But the fact checkers have documented Trump`s whole strategy, and this is important for you to remember, is to destroy public truth.  Not to just twist it, which many politicians have done in both parties, but to try to build an alternative rhetorical and visual universe where the truth itself doesn`t exist for some people.

Now, when I say that it sounds like a criticism, it`s actually not.  It`s an observation.  It`s what he says he is doing himself.  It`s what he openly tells his supporters.

(BEGIN VIDEO CLIP)

TRUMP:  Just stick with us.  Don`t believe the crap you see from these people, the fake news.

And just remember, what you`re seeing and what you`re reading is not what`s happening.

(END VIDEO CLIP)

MELBER:  Wow.  Trump admits he doesn`t want people to believe their own eyes.  As Maya Angelou famously advised, when someone shows you who they are, believe them the first time.  And that`s the challenge here.  Trump has shown everyone he stands against the truth, so believe that which requires not believing him.

(BEGIN VIDEO CLIP)

TRUMP:  And just remember, what you`re seeing and what you`re reading is not what`s happening.

(END VIDEO CLIP)

MELBER:  When we come back in 30 seconds, the accountability for some of these lies and the back lash on the right that`s undercutting Trump`s bluster on Mexico.

(COMMERCIAL BREAK)

MELBER:  Today marks the last business day before President Trump`s threatened tariffs on Mexico are supposed to kick in.  And today, he`s signaling he might back down on Monday`s planned tariffs, announcing, "good chance of deal to avoid them."

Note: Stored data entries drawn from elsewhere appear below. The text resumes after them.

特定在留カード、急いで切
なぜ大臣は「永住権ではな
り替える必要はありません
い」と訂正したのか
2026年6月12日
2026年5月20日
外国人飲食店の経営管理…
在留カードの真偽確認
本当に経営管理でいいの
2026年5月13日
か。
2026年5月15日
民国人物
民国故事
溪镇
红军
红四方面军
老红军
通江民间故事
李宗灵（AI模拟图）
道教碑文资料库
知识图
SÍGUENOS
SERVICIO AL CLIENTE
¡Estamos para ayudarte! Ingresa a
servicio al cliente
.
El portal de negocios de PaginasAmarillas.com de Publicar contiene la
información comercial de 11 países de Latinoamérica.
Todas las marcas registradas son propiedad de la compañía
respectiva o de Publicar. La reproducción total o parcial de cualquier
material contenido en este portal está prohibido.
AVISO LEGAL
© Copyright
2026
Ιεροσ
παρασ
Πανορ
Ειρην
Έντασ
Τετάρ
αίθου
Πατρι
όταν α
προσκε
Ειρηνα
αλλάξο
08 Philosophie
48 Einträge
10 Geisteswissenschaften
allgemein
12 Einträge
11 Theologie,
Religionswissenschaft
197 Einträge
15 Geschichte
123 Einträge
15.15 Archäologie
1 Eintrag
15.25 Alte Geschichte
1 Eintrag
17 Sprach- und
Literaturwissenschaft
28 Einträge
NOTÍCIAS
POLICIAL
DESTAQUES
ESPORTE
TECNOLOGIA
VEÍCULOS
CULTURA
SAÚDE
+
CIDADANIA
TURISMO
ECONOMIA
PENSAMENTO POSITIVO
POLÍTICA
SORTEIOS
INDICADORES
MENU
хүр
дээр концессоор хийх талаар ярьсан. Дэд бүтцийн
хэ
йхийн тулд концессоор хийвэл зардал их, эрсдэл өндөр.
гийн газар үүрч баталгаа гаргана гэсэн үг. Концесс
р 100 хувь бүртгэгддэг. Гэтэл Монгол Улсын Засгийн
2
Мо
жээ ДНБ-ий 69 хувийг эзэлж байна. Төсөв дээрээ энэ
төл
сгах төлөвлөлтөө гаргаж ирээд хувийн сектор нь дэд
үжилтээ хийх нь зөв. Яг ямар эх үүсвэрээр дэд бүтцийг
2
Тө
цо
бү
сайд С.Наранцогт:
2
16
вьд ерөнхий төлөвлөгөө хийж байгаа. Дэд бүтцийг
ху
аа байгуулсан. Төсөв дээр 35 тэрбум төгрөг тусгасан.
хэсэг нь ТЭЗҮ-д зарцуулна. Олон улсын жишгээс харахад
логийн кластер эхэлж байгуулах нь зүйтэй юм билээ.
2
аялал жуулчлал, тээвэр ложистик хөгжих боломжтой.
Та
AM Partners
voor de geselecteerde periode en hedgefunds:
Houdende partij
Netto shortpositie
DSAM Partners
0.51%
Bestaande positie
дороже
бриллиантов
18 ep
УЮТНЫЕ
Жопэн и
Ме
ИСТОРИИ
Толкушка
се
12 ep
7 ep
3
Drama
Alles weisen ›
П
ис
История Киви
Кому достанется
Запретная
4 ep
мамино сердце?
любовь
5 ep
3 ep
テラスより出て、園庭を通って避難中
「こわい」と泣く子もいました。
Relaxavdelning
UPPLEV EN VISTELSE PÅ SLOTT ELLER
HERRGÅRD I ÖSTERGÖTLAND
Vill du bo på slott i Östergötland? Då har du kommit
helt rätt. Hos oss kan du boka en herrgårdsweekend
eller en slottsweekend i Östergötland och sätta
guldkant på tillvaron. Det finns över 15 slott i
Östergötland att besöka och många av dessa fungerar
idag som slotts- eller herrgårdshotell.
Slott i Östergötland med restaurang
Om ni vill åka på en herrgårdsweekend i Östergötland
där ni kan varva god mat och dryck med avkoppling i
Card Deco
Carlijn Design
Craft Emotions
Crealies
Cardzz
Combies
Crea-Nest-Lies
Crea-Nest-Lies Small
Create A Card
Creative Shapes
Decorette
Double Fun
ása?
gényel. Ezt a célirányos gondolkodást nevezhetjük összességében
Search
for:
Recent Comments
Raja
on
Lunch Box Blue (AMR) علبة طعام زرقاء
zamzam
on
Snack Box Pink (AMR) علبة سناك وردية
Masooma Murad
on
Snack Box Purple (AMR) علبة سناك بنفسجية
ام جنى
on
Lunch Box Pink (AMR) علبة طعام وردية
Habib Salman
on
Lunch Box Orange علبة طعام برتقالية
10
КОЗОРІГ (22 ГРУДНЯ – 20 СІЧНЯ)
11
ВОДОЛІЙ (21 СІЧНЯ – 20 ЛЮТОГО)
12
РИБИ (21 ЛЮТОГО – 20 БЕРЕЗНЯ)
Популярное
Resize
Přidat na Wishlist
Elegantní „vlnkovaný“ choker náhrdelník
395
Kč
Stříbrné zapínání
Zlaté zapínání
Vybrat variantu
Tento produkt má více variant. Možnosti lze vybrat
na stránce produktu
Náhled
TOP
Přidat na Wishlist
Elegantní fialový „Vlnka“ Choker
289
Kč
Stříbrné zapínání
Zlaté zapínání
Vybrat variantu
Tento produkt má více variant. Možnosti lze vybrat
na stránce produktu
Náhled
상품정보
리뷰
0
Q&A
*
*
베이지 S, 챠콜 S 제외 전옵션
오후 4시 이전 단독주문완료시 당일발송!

This potential waffling comes after unusually loud Republican push back against these tariffs, headlines like this.  Republican senator says that tariffs could wipe out the tax cuts completely.

Or take Trump loyalist Lindsey Graham who left no doubt saying tariffs on Mexico are a big time bad idea.  That`s kind of usual, right?  Trump loyalist Lindsey Graham shooting out at Trump idea, but let`s put that back up.  Take another look.

This tariff critique is from, right there you see on the bottom, January 26, 2017.  That was Trump`s first week in office.  Graham apparently testing out what it might be like to stand up to a new president and doing so on his long time mentor John McCain was also challenging Trump on certain topics.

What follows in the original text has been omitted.